◆ Work to be completed
Look through the data below and extract, unchanged, the lines from the one that contains "化技術やロボティクス、AIの活用による荷役作業の" to the one that contains "生活を支える物流システムの中核を担う重要な機能", both included.

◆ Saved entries
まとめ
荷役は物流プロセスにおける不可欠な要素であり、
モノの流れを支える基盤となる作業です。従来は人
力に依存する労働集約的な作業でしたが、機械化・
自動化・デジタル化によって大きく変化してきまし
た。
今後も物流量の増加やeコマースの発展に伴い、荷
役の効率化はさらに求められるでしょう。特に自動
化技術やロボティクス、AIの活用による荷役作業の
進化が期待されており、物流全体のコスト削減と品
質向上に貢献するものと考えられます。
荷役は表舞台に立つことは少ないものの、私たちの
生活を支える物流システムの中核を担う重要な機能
* * *
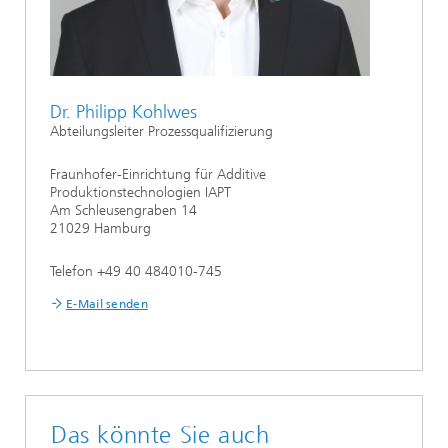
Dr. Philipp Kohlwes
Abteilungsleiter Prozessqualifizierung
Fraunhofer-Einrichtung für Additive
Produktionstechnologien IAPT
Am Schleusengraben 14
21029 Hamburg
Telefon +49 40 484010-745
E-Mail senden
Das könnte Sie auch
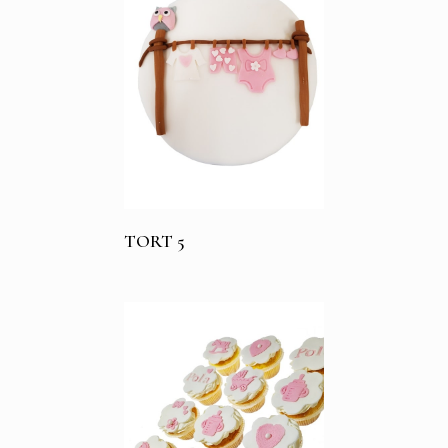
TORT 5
* * *
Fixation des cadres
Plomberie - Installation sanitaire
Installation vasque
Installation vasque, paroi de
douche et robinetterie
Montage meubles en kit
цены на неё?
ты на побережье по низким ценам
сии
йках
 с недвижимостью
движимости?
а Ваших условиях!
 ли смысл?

◆ The completed task
化技術やロボティクス、AIの活用による荷役作業の
進化が期待されており、物流全体のコスト削減と品
質向上に貢献するものと考えられます。
荷役は表舞台に立つことは少ないものの、私たちの
生活を支える物流システムの中核を担う重要な機能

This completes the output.